- _WHAT THIS TASK INVOLVES_: Pull every line that includes the word "patiente" out of the data below and copy it.
= Beginning of Section =
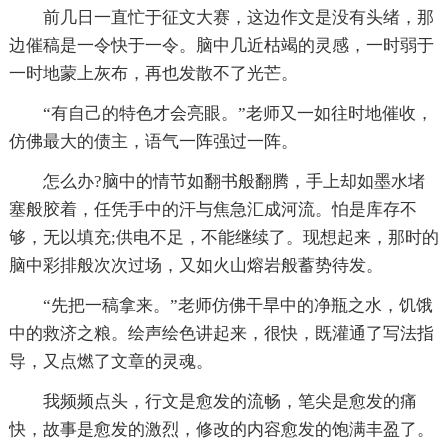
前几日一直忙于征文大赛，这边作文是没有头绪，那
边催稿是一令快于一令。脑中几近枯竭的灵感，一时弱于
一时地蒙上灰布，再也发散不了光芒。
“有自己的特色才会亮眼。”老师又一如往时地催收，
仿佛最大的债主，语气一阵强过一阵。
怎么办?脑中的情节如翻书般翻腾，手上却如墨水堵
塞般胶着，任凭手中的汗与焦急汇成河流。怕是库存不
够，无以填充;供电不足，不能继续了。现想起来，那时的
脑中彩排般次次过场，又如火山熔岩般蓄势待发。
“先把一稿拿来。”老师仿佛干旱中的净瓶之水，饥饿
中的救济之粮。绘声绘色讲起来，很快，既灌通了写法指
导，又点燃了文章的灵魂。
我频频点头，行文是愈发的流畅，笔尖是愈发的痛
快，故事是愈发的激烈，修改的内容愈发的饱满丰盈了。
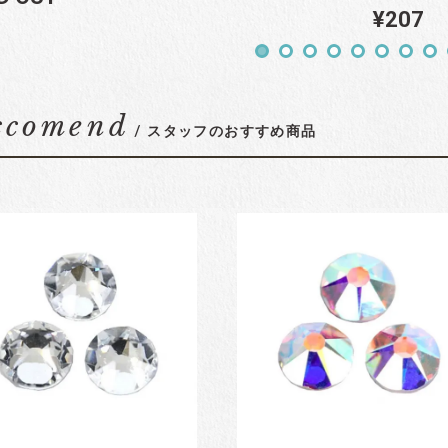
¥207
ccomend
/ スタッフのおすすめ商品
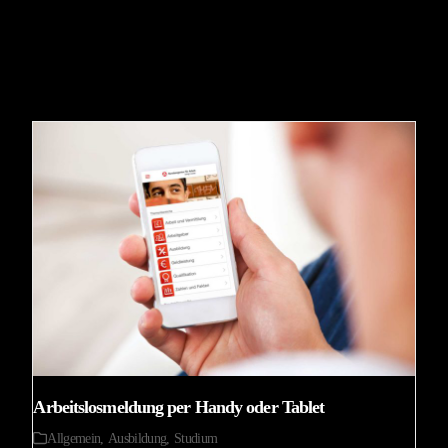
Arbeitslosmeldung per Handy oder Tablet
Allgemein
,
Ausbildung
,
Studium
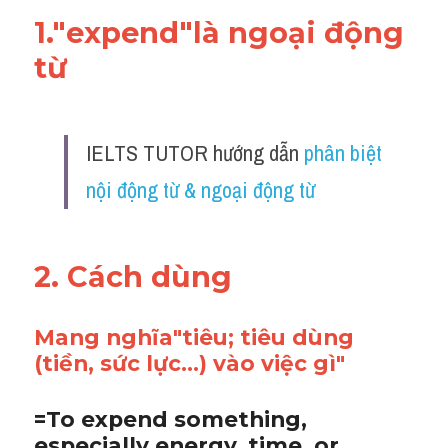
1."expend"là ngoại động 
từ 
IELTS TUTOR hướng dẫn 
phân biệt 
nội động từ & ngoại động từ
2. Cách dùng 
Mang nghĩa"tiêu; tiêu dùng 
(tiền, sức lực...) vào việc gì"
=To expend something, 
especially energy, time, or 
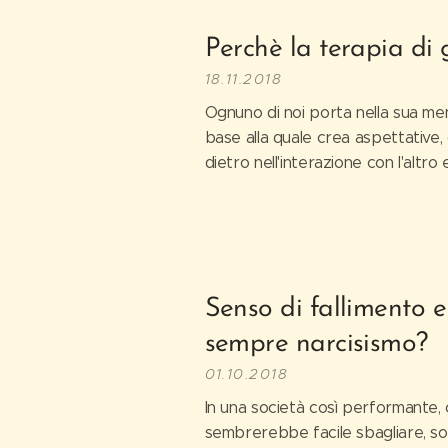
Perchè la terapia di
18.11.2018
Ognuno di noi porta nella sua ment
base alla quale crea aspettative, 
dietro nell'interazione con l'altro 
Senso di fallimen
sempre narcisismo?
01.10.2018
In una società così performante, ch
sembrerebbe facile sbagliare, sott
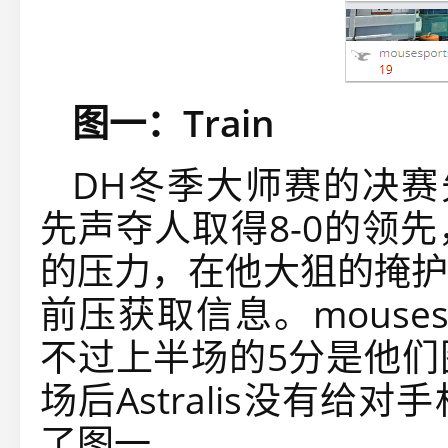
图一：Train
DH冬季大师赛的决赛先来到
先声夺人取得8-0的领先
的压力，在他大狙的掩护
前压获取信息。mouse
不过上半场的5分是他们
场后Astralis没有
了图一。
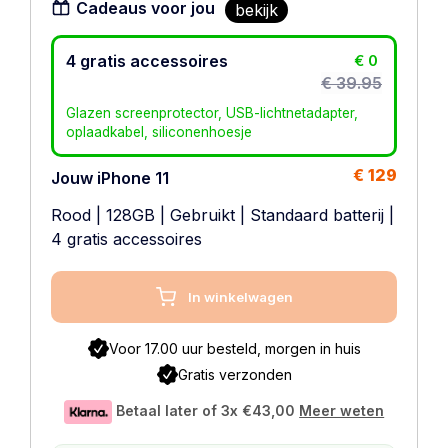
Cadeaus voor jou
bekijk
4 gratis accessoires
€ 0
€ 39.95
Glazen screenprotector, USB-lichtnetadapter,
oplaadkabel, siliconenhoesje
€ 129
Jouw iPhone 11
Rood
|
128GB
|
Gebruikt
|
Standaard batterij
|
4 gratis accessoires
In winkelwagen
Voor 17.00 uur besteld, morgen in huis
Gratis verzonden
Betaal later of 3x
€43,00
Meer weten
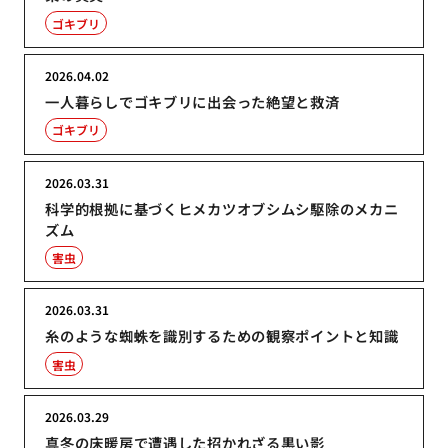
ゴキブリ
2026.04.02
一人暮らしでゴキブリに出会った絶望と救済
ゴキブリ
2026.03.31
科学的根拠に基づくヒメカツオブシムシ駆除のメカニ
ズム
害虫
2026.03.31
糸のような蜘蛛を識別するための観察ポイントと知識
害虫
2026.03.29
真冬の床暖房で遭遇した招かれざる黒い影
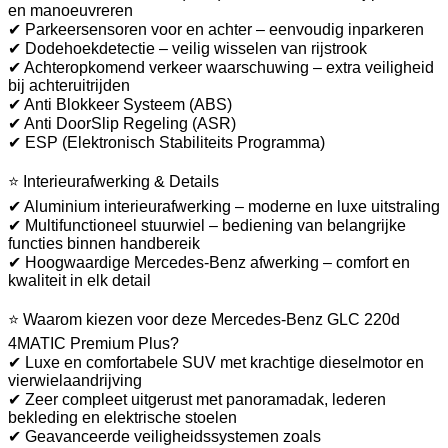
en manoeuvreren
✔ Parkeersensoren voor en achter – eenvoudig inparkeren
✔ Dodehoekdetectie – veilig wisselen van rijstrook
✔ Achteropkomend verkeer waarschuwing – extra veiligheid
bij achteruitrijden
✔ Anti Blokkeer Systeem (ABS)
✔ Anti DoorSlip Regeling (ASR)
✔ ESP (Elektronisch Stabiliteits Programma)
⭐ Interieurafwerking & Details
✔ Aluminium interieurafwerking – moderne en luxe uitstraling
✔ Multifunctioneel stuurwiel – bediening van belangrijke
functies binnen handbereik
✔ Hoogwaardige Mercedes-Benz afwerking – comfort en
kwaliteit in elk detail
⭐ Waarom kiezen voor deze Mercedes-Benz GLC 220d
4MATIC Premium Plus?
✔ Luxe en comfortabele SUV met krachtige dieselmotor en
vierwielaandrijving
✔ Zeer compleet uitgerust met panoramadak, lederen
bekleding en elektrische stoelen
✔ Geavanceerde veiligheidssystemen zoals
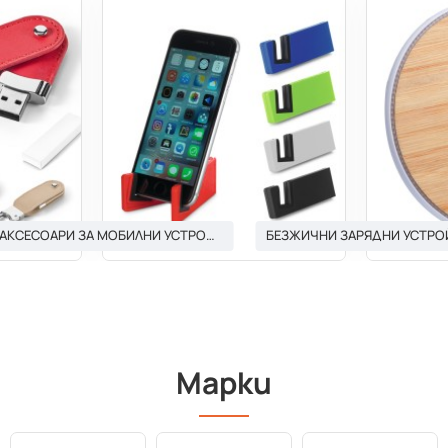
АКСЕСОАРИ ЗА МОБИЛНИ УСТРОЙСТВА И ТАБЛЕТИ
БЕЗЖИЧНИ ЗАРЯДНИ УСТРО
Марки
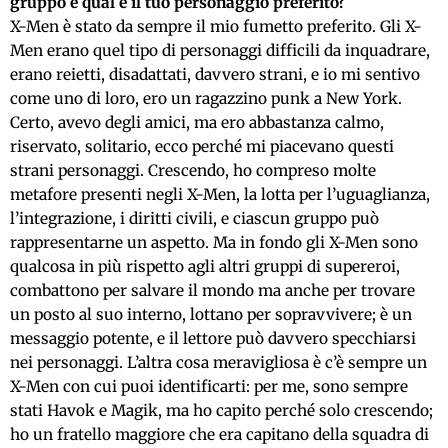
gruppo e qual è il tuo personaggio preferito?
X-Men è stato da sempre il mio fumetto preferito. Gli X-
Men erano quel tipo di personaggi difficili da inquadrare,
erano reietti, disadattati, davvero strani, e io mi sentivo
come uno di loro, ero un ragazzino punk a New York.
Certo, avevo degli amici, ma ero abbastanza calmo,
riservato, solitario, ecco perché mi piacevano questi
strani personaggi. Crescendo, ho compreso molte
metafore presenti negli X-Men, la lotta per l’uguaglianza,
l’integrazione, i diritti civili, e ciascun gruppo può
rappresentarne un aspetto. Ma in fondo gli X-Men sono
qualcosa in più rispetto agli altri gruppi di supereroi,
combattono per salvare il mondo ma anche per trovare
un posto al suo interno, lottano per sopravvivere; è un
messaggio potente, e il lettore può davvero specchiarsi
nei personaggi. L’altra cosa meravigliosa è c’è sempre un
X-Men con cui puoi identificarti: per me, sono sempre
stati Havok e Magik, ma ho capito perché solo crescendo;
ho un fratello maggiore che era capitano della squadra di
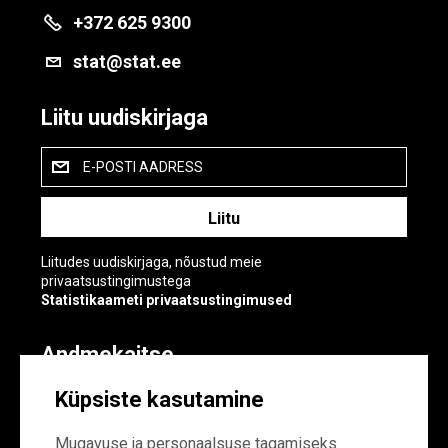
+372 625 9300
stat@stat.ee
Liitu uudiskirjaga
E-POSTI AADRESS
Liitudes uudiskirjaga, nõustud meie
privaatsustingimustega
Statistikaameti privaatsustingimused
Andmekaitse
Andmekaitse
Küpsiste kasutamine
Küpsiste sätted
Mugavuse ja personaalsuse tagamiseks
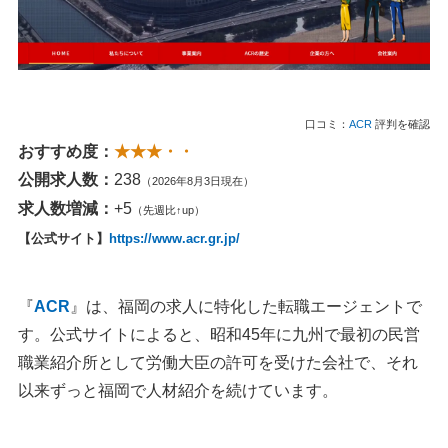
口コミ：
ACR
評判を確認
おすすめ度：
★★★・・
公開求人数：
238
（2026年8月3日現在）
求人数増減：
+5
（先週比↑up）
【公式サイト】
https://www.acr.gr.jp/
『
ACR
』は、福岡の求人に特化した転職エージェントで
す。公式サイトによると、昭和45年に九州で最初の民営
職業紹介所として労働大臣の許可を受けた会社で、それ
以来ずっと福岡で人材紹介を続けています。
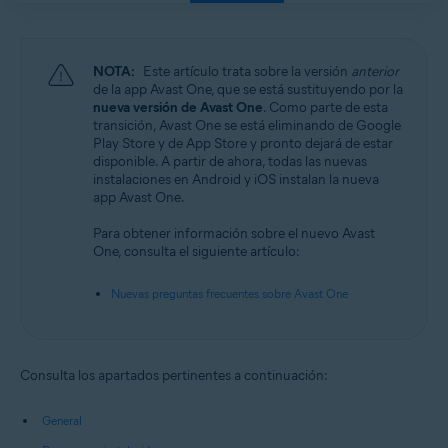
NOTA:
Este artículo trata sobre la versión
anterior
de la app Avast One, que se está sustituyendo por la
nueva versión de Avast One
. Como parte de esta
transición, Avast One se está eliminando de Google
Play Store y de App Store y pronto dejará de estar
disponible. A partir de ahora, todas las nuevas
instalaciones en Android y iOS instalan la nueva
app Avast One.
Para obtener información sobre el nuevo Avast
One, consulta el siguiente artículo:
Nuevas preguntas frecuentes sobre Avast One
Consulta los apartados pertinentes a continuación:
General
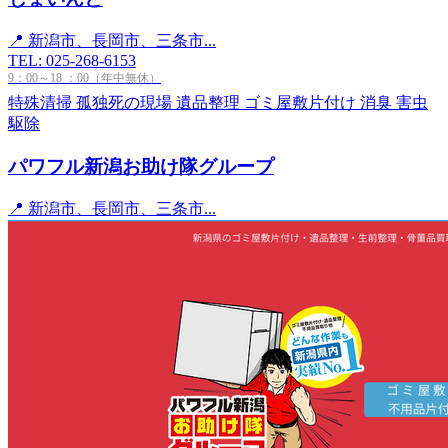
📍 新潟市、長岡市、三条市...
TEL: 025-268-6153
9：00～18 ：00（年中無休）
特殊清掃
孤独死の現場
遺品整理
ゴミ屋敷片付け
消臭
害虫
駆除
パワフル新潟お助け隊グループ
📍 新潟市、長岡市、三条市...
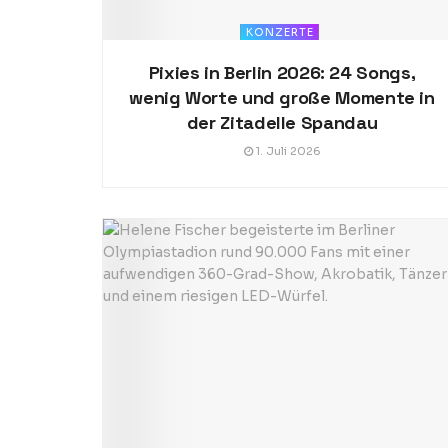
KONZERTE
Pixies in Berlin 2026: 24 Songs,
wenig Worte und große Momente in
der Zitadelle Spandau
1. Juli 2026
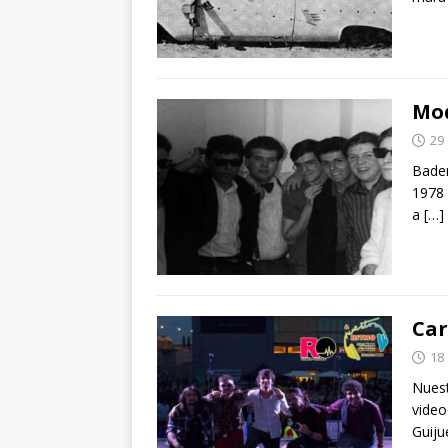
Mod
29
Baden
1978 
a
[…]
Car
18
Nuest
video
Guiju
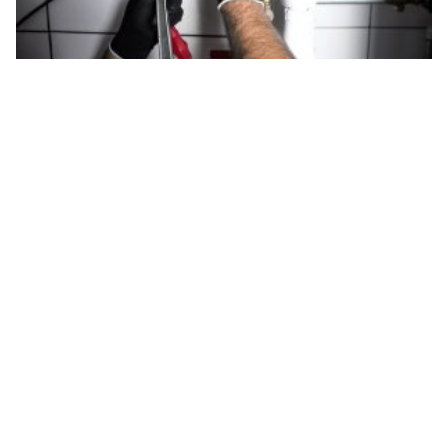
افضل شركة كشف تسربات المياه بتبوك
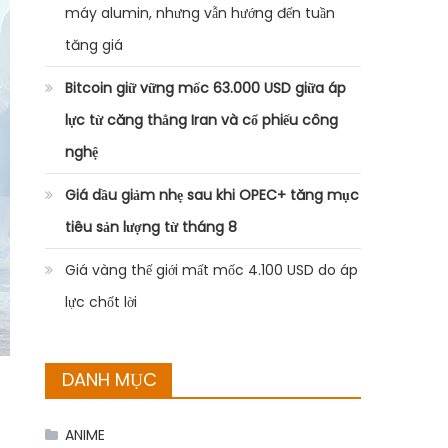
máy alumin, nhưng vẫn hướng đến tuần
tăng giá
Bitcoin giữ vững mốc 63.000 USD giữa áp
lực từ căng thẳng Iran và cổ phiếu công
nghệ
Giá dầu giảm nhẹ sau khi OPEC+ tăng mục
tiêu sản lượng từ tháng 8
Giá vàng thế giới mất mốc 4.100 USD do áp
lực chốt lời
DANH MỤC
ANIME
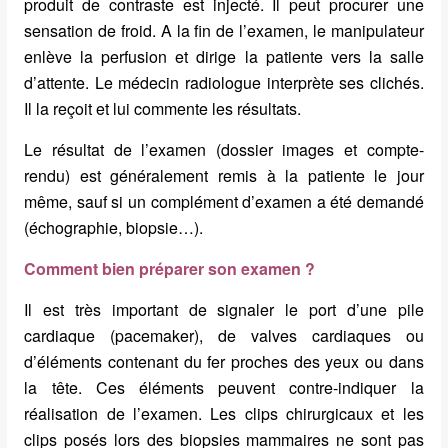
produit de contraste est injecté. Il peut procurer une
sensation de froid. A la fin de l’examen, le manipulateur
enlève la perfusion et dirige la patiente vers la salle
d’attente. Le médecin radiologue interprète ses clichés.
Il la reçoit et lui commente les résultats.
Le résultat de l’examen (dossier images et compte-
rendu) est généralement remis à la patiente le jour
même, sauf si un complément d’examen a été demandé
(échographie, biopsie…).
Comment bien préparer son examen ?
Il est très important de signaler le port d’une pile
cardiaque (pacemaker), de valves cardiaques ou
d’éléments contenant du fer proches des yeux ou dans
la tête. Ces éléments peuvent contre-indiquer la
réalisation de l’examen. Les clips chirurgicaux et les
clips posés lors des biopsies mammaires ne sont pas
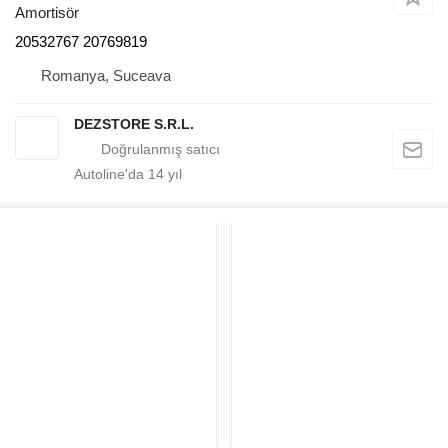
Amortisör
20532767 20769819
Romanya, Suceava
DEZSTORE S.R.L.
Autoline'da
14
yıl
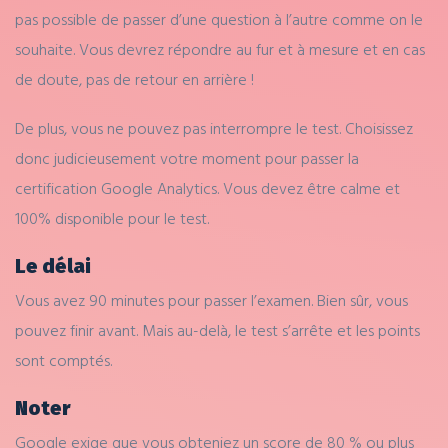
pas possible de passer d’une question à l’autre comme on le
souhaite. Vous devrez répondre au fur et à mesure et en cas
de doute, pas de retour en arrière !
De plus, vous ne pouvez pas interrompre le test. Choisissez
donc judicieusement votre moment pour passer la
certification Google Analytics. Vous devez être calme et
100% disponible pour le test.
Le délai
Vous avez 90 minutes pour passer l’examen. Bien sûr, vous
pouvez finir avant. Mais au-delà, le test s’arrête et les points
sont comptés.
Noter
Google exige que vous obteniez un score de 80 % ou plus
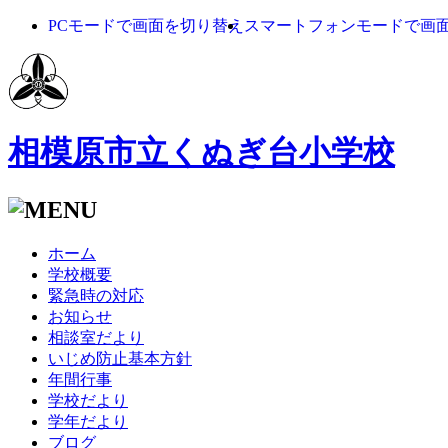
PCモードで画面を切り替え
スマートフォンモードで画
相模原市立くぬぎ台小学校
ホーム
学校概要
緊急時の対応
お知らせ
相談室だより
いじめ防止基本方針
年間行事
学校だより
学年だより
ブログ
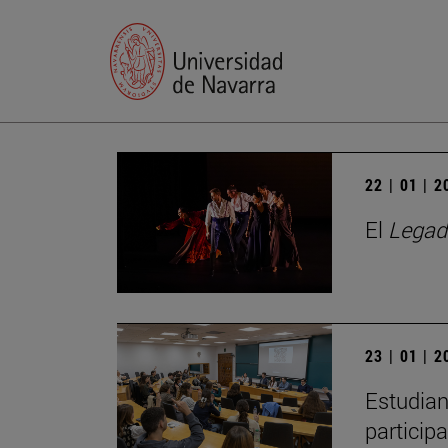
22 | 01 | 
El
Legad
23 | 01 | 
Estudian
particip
= End of Section =
- _WRITTEN RESPONSE_:
enlève la perfusion et dirige la patiente vers la salle
rendu) est généralement remis à la patiente le jour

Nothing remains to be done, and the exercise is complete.